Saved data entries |

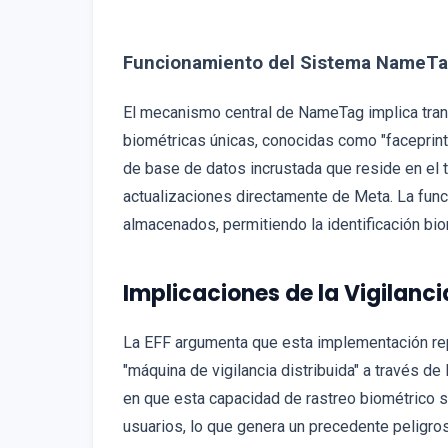
Funcionamiento del Sistema NameT
El mecanismo central de NameTag implica tran
biométricas únicas, conocidas como "faceprint
de base de datos incrustada que reside en el t
actualizaciones directamente de Meta. La func
almacenados, permitiendo la identificación bio
Implicaciones de la Vigilancia
La EFF argumenta que esta implementación rep
"máquina de vigilancia distribuida" a través de
en que esta capacidad de rastreo biométrico 
usuarios, lo que genera un precedente peligro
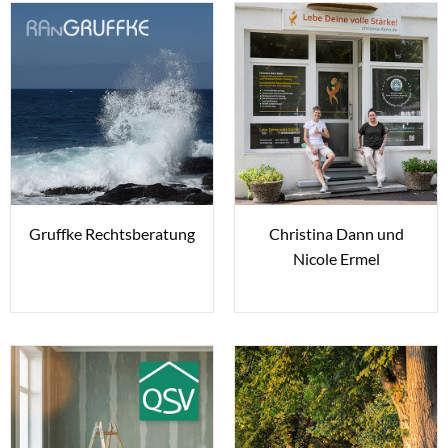
Gruffke Rechtsberatung
Christina Dann und
Nicole Ermel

What to produce | Among the lines above, return those that hold the word "esta".

Task output |
La EFF argumenta que esta implementación rep
en que esta capacidad de rastreo biométrico 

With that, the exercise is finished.